First, evangelism as sacrament. We know it's not about the signs and the wonders (after all, even the gods of the Egyptians were highly adept at doing signs and wonders and even some of us ordinary, average human types are pretty good at fabricating illusions) but our scriptures - and Jesus! - are clear it's ultimately about the sacrament, about the constant, unmediated, unqualified presence of God and the evidence thereof, absolutely everywhere, absolutely all the time. And since we're Christians, "little Christs" we're called to be part of that sacramental evidence of God-among-us and God-with-us.
"All Nations," since Jesus commanded us to evangelize the world: we have the complete "7" in the 7 Pauline churches, the 7 churches in Revelation: the whole, entire, known inhabited world! So we need to be "ecumenical" in the broadest and best sense of the word! Every single church of whatever denomination literally is supposed to be a "church of God in Christ" and each of us essential members of that church.
Of course, those baptizers-among-the crocodiles in The Poisonwood Bible probably didn't realize baptism really isn't effective fire insurance; it's a *sign* and symbol of God's salvific action in Christ.

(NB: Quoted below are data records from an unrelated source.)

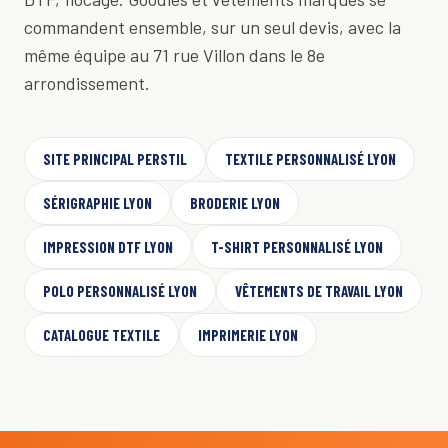
commandent ensemble, sur un seul devis, avec la
même équipe au 71 rue Villon dans le 8e
arrondissement.
SITE PRINCIPAL PERSTIL
TEXTILE PERSONNALISÉ LYON
SÉRIGRAPHIE LYON
BRODERIE LYON
IMPRESSION DTF LYON
T-SHIRT PERSONNALISÉ LYON
POLO PERSONNALISÉ LYON
VÊTEMENTS DE TRAVAIL LYON
CATALOGUE TEXTILE
IMPRIMERIE LYON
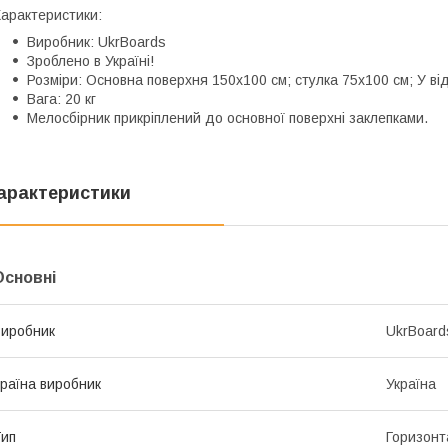
арактеристики:
Виробник: UkrBoards
Зроблено в Україні!
Розміри: Основна поверхня 150x100 см; стулка 75x100 см; У ві
Вага: 20 кг
Мелосбірник прикріплений до основної поверхні заклепками.
арактеристики
Основні
иробник
UkrBoard
раїна виробник
Україна
ип
Горизонт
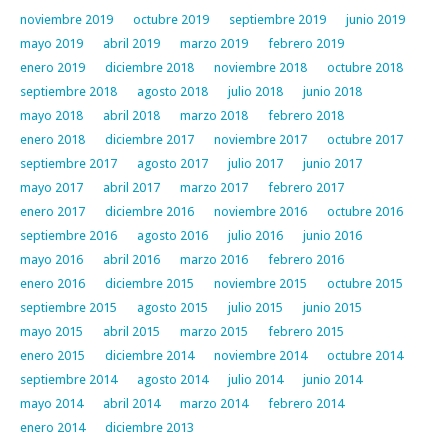
noviembre 2019
octubre 2019
septiembre 2019
junio 2019
mayo 2019
abril 2019
marzo 2019
febrero 2019
enero 2019
diciembre 2018
noviembre 2018
octubre 2018
septiembre 2018
agosto 2018
julio 2018
junio 2018
mayo 2018
abril 2018
marzo 2018
febrero 2018
enero 2018
diciembre 2017
noviembre 2017
octubre 2017
septiembre 2017
agosto 2017
julio 2017
junio 2017
mayo 2017
abril 2017
marzo 2017
febrero 2017
enero 2017
diciembre 2016
noviembre 2016
octubre 2016
septiembre 2016
agosto 2016
julio 2016
junio 2016
mayo 2016
abril 2016
marzo 2016
febrero 2016
enero 2016
diciembre 2015
noviembre 2015
octubre 2015
septiembre 2015
agosto 2015
julio 2015
junio 2015
mayo 2015
abril 2015
marzo 2015
febrero 2015
enero 2015
diciembre 2014
noviembre 2014
octubre 2014
septiembre 2014
agosto 2014
julio 2014
junio 2014
mayo 2014
abril 2014
marzo 2014
febrero 2014
enero 2014
diciembre 2013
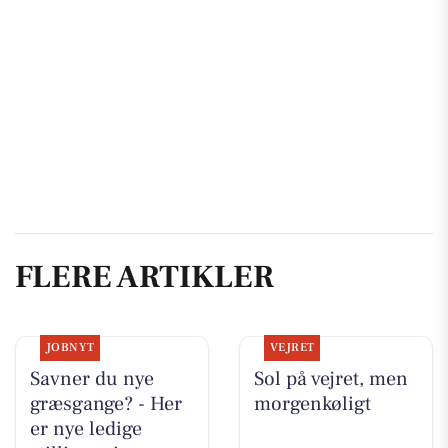
FLERE ARTIKLER
JOBNYT
VEJRET
Savner du nye
Sol på vejret, men
græsgange? - Her
morgenkøligt
er nye ledige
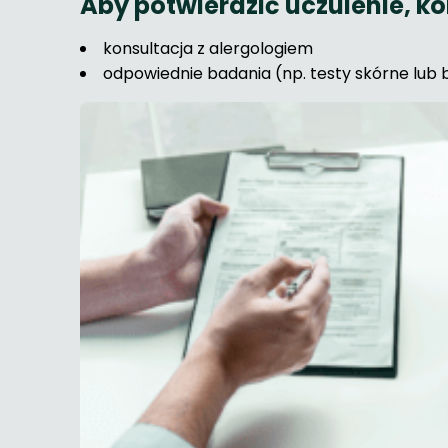
Aby potwierdzić uczulenie, ko
konsultacja z alergologiem
odpowiednie badania (np. testy skórne lub 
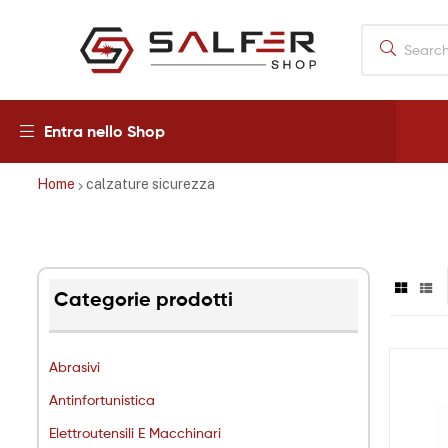
Salfershop
Entra nello Shop
Home
calzature sicurezza
Categorie prodotti
Abrasivi
Antinfortunistica
Elettroutensili E Macchinari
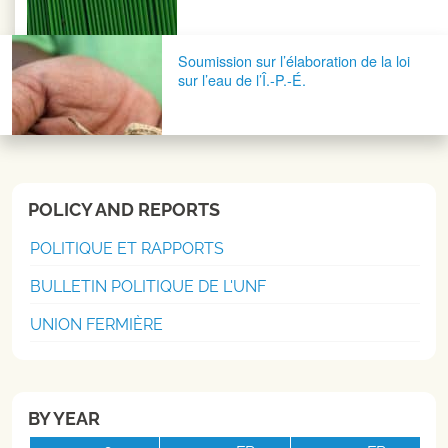
Soumission sur l’élaboration de la loi
sur l’eau de l’Î.-P.-É.
POLICY AND REPORTS
POLITIQUE ET RAPPORTS
BULLETIN POLITIQUE DE L'UNF
UNION FERMIÈRE
BY YEAR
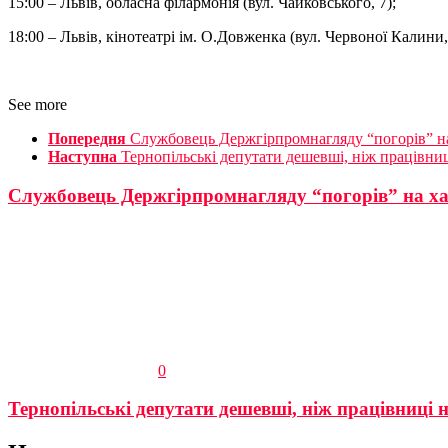
15:00 – Львів, обласна філармонія (вул. Чайковського, 7);
18:00 – Львів, кінотеатрі ім. О.Довженка (вул. Червоної Калини,
See more
Попередня
Службовець Держгірпромнагляду “погорів” на 
Наступна
Тернопільські депутати дешевші, ніж працівниц
Службовець Держгірпромнагляду “погорів” на хаб
0
Тернопільські депутати дешевші, ніж працівниці н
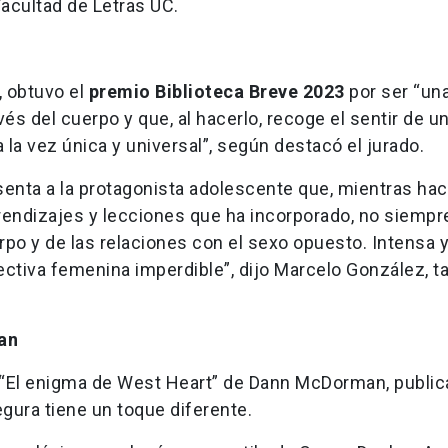
acultad de Letras UC.
, obtuvo el
premio Biblioteca Breve 2023
por ser “un
vés del cuerpo y que, al hacerlo, recoge el sentir de u
 la vez única y universal”, según destacó el jurado.
senta a la protagonista adolescente que, mientras ha
prendizajes y lecciones que ha incorporado, no siempre
po y de las relaciones con el sexo opuesto. Intensa 
ectiva femenina imperdible”, dijo Marcelo González, 
man
o “El enigma de West Heart” de Dann McDorman, public
egura tiene un toque diferente.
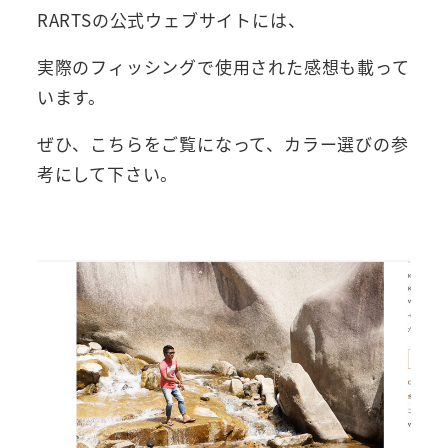
RARTSの公式ウェブサイトには、
実際のフィッシングで使用された感想も載って
います。
ぜひ、こちらをご覧になって、カラー選びの参
考にして下さい。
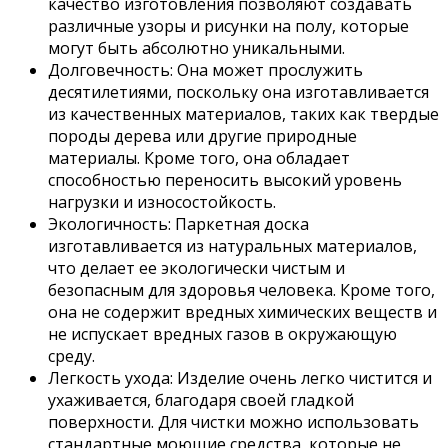
качество изготовления позволяют создавать
различные узоры и рисунки на полу, которые
могут быть абсолютно уникальными.
Долговечность: Она может прослужить
десятилетиями, поскольку она изготавливается
из качественных материалов, таких как твердые
породы дерева или другие природные
материалы. Кроме того, она обладает
способностью переносить высокий уровень
нагрузки и износостойкость.
Экологичность: Паркетная доска
изготавливается из натуральных материалов,
что делает ее экологически чистым и
безопасным для здоровья человека. Кроме того,
она не содержит вредных химических веществ и
не испускает вредных газов в окружающую
среду.
Легкость ухода: Изделие очень легко чистится и
ухаживается, благодаря своей гладкой
поверхности. Для чистки можно использовать
стандартные моющие средства, которые не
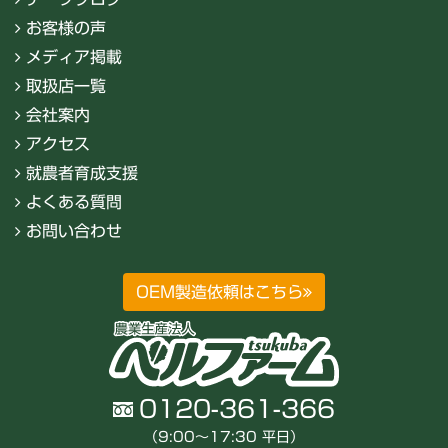
お客様の声
メディア掲載
取扱店一覧
会社案内
アクセス
就農者育成支援
よくある質問
お問い合わせ
OEM製造依頼はこちら
0120-361-366
（9:00〜17:30 平日）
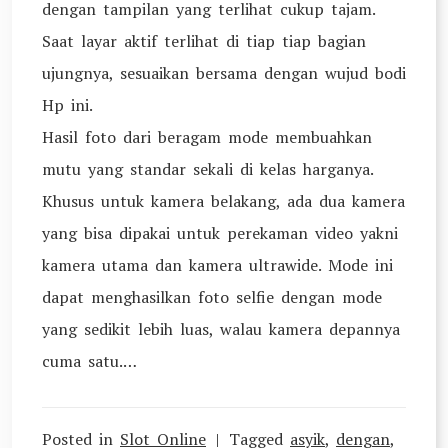
dengan tampilan yang terlihat cukup tajam.
Saat layar aktif terlihat di tiap tiap bagian
ujungnya, sesuaikan bersama dengan wujud bodi
Hp ini.
Hasil foto dari beragam mode membuahkan
mutu yang standar sekali di kelas harganya.
Khusus untuk kamera belakang, ada dua kamera
yang bisa dipakai untuk perekaman video yakni
kamera utama dan kamera ultrawide. Mode ini
dapat menghasilkan foto selfie dengan mode
yang sedikit lebih luas, walau kamera depannya
cuma satu.…
Posted in
Slot Online
Tagged
asyik
,
dengan
,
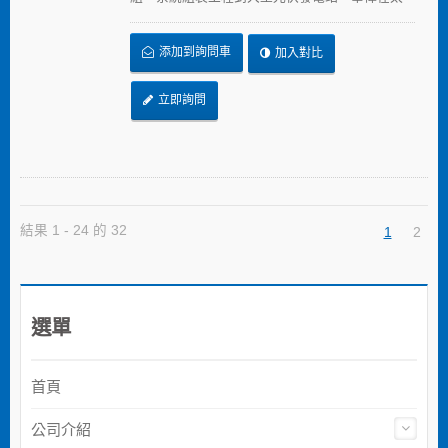
陽能產業提供的全方位解決方案，從束帶、固定
座、浪管到邊緣夾，提供兼顧品質與價格的解決
添加到詢問車
加入對比
方案，加速節省安裝時間、採用更可靠的PA12原
料，在惡劣的環境下表現出色，延長產品使用壽
命。
立即詢問
結果 1 - 24 的 32
1
2
選單
首頁
公司介紹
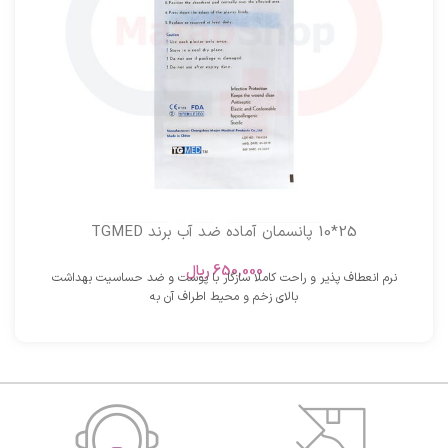
25*10 پانسمان آماده ضد آب برند TGMED
650,000
ریال
نرم انعطاف پذیر و راحت کاملا سازگار با پوست و ضد حساسیت بهداشت
بالای زخم و محیط اطراف آن به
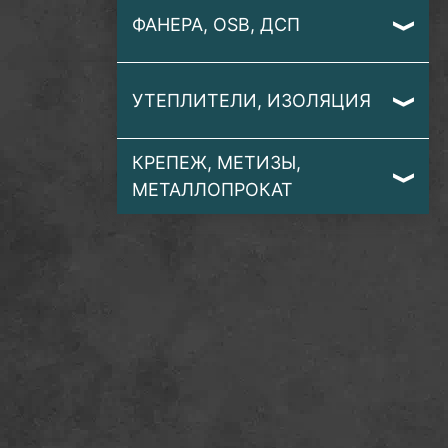
ФАНЕРА, OSB, ДСП
УТЕПЛИТЕЛИ, ИЗОЛЯЦИЯ
КРЕПЕЖ, МЕТИЗЫ,
МЕТАЛЛОПРОКАТ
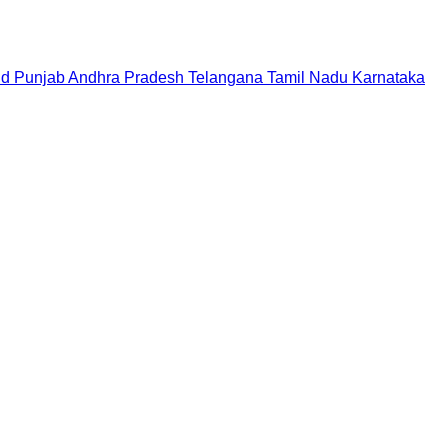
nd
Punjab
Andhra Pradesh
Telangana
Tamil Nadu
Karnataka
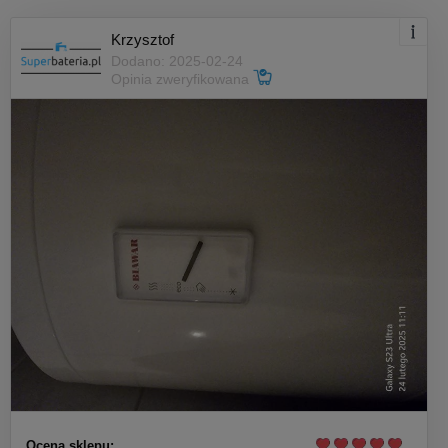
Krzysztof
Dodano: 2025-02-24
Opinia zweryfikowana
Ocena sklepu:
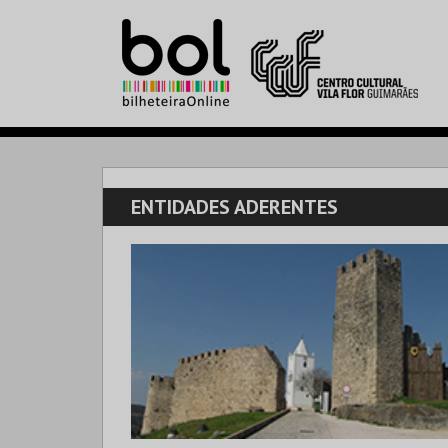
ENTIDADES ADERENTES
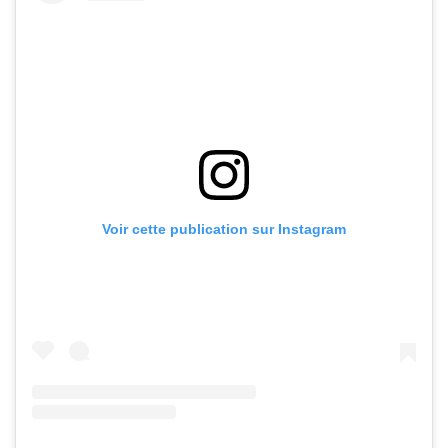
Voir cette publication sur Instagram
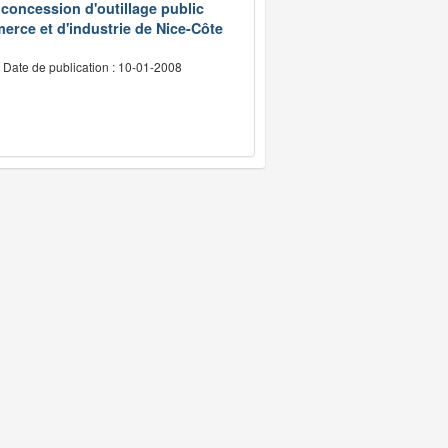
 concession d'outillage public
erce et d'industrie de Nice-Côte
Date de publication : 10-01-2008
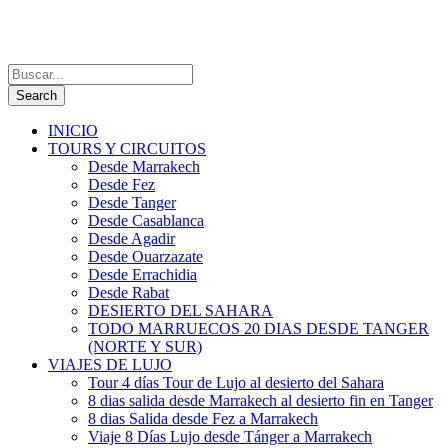
INICIO
TOURS Y CIRCUITOS
Desde Marrakech
Desde Fez
Desde Tanger
Desde Casablanca
Desde Agadir
Desde Ouarzazate
Desde Errachidia
Desde Rabat
DESIERTO DEL SAHARA
TODO MARRUECOS 20 DIAS DESDE TANGER
(NORTE Y SUR)
VIAJES DE LUJO
Tour 4 días Tour de Lujo al desierto del Sahara
8 dias salida desde Marrakech al desierto fin en Tanger
8 dias Salida desde Fez a Marrakech
Viaje 8 Días Lujo desde Tánger a Marrakech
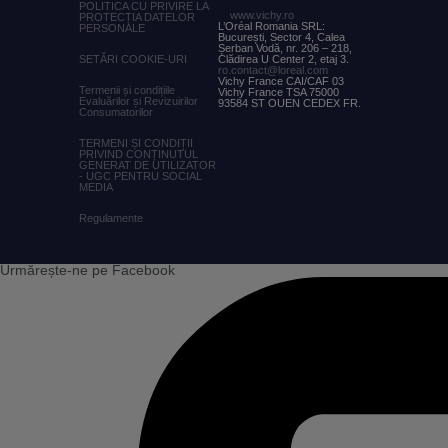
POLITICA CU PRIVIRE LA
www.vichy.ro
PROTECȚIA DATELOR
L’Oréal Romania SRL:
PERSONALE
București, Sector 4, Calea
Șerban Vodă, nr. 206 – 218,
SETĂRI COOKIE-URI
Clădirea U Center 2, etaj 3.
ro.contact@loreal.com
Vichy France CAI/CAF 03
Termenii și condițiile
Vichy France TSA 75000
Evaluărilor și Revizuirilor
93584 ST OUEN CEDEX FR.
Consumatorilor
TERMENI ȘI CONDIȚII
PRIVIND CONȚINUTUL
GENERAT DE UTILIZATOR
- UGC PENTRU SOCIAL
MEDIA
Regulamente
Urmărește-ne pe Facebook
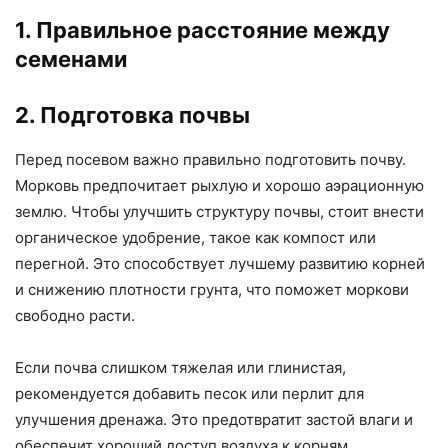
1. Правильное расстояние между
семенами
2. Подготовка почвы
Перед посевом важно правильно подготовить почву.
Морковь предпочитает рыхлую и хорошо аэрационную
землю. Чтобы улучшить структуру почвы, стоит внести
органическое удобрение, такое как компост или
перегной. Это способствует лучшему развитию корней
и снижению плотности грунта, что поможет моркови
свободно расти.
Если почва слишком тяжелая или глинистая,
рекомендуется добавить песок или перлит для
улучшения дренажа. Это предотвратит застой влаги и
обеспечит хороший доступ воздуха к корням.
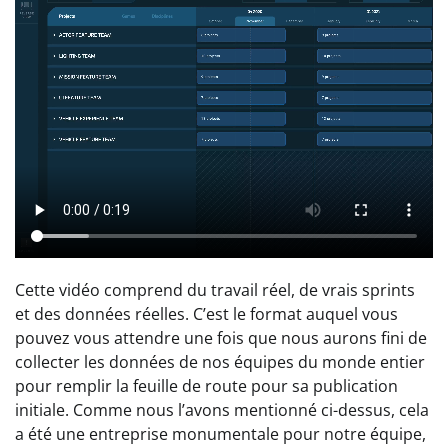
Cette vidéo comprend du travail réel, de vrais sprints
et des données réelles. C’est le format auquel vous
pouvez vous attendre une fois que nous aurons fini de
collecter les données de nos équipes du monde entier
pour remplir la feuille de route pour sa publication
initiale. Comme nous l’avons mentionné ci-dessus, cela
a été une entreprise monumentale pour notre équipe,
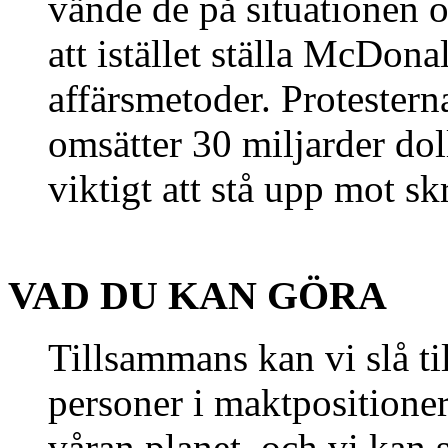
vände de på situationen 
att istället ställa McDonal
affärsmetoder. Protester
omsätter 30 miljarder doll
viktigt att stå upp mot sk
VAD DU KAN GÖRA
Tillsammans kan vi slå ti
personer i maktpositione
våran planet, och vi kan 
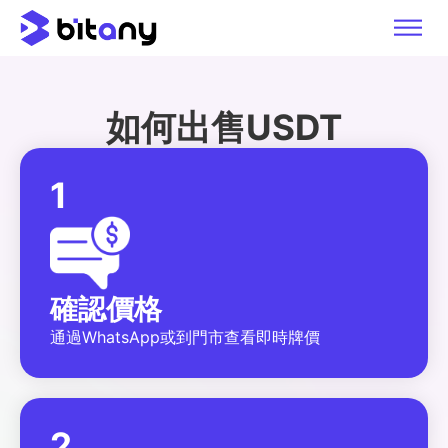
如何出售USDT
1
確認價格
通過WhatsApp或到門市查看即時牌價
2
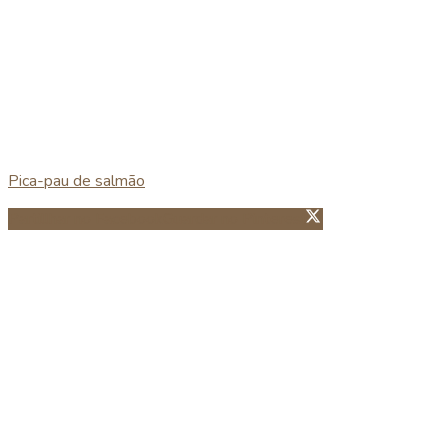
Pica-pau de salmão
Partillhar no Facebook
Guardar no Pinterest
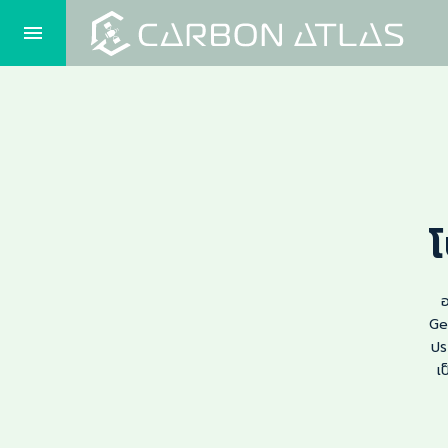
โ
อ
Ge
ปร
เ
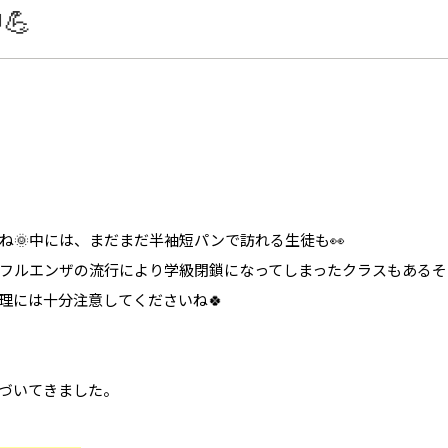
💪
ね🌞中には、まだまだ半袖短パンで訪れる生徒も👀
フルエンザの流行により学級閉鎖になってしまったクラスもあるそ
理には十分注意してくださいね🍀
づいてきました。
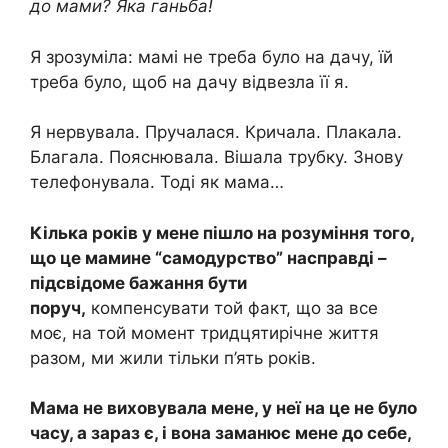
до мами? Яка ганьба!
Я зрозуміла: мамі не треба було на дачу, їй
треба було, щоб на дачу відвезла її я.
Я нервувала. Пручалася. Кричала. Плакала.
Благала. Пояснювала. Вішала трубку. Знову
телефонувала. Тоді як мама…
Кілька років у мене пішло на розуміння того,
що це мамине “самодурство” насправді –
підсвідоме бажання бути
поруч,
компенсувати той факт, що за все
моє, на той момент тридцятирічне життя
разом, ми жили тільки п’ять років.
Мама не виховувала мене, у неї на це не було
часу, а зараз є, і вона заманює мене до себе,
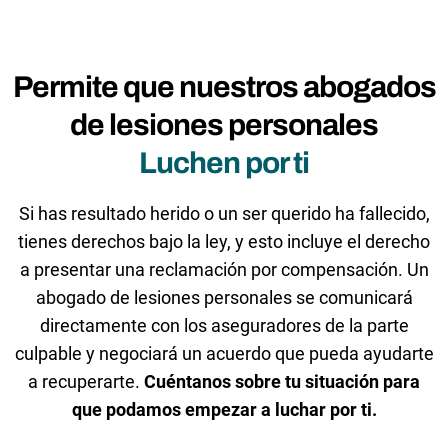
Permite que nuestros abogados
de lesiones personales
Luchen por ti
Si has resultado herido o un ser querido ha fallecido,
tienes derechos bajo la ley, y esto incluye el derecho
a presentar una reclamación por compensación. Un
abogado de lesiones personales se comunicará
directamente con los aseguradores de la parte
culpable y negociará un acuerdo que pueda ayudarte
a recuperarte.
Cuéntanos sobre tu situación para
que podamos empezar a luchar por ti.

"...in the context of the Great Commission," baptizing *them* in he name of the Father, Son and Holy Ghost...though I'll be thinking about it, right now I'll say it means incorporating them into the history, the covenants and the reality of earthbound living that's also life in the Spirit right here and now, Pentecostal living. Baptism calls us to creativity, to mercy, love and justice and to freedom and re-creation, a three-fold expression of the sacramental (communion-like, as in Holy Communion) our living baptized into Good Friday and Easter Dawn! I've mentioned somewhere that Walter Brueggemann says Holy Communion is "pre-Eucharist," sometimes with a greater sense of really and truly actual presence.